A mallet stands out among the clutter on a desktop in Mesirow Financial's offices in Chicago. Is this for Thomas Avgeris, a big man never afraid of strangers in the Windy City?

No, Avgeris needs the mallet to hammer home one of the attributes some say has made Mesirow an important name in the scrappy business of correspondent clearing: good quality control.

That's right, quality control. And it was scrawled in big letters across the mallet crashing down on the desk.

Quality control, repeated Avgeris, a managing director at Mesirow's North Clark Street offices in the Windy City. "When in doubt, bring it out," he said, giving the desk another rap. "Quality control."

Soon the laughter was actually rattling the room. But this was no laughing matter.
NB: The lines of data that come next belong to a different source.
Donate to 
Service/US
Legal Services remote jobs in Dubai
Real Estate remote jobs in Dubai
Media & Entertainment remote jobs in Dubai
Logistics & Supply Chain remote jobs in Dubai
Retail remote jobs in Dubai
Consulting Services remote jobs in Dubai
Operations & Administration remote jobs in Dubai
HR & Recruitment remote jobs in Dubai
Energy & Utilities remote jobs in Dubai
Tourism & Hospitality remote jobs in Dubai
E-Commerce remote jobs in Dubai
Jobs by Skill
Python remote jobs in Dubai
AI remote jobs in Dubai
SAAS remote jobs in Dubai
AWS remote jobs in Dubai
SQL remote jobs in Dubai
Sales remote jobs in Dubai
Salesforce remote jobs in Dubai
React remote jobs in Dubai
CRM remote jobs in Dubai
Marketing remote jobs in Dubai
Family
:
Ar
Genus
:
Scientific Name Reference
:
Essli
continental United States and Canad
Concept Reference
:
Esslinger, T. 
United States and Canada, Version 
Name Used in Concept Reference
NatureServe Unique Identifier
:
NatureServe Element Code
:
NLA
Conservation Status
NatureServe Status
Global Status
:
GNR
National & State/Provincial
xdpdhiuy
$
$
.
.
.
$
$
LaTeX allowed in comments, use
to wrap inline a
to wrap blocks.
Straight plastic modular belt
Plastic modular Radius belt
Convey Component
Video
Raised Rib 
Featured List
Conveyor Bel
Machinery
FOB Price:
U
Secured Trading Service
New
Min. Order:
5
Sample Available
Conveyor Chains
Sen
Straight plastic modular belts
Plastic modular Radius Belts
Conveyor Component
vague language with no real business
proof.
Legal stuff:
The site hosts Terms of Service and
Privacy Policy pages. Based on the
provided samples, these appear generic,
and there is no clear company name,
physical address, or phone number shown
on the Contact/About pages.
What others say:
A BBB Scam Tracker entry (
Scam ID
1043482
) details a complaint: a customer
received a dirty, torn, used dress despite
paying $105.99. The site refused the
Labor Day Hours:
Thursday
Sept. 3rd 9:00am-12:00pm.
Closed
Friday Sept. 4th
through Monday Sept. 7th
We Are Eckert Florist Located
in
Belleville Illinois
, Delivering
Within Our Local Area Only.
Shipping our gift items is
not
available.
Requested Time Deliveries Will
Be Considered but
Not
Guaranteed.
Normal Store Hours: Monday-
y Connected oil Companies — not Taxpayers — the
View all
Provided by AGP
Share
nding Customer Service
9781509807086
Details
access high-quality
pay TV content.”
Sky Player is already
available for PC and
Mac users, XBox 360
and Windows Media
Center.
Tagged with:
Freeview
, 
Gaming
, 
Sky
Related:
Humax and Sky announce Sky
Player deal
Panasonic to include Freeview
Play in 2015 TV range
Mesirow, which has 125 corespondents, likes to rank quality control among the top reasons an introducing broker, or a smaller broker dealer, selects Mesirow to execute, clear and settle its equity transactions.

"We are an extension of the introduction broker, as it were," Avgeris said.

Symbolic Reminder

The mallet, of course, is much more than a symbolic reminder of how important quality of service is at Mesirow. The mallet is a good way to begin any article in 1998 about the correspondent-clearing business.

After all, the industry is now awaiting Securities and Exchange Commission approval on new clearing rules that could utterly change the relationship among clearing firms, their correspondents, the correspondents' customers the ultimate customer, actually as well as the regulators.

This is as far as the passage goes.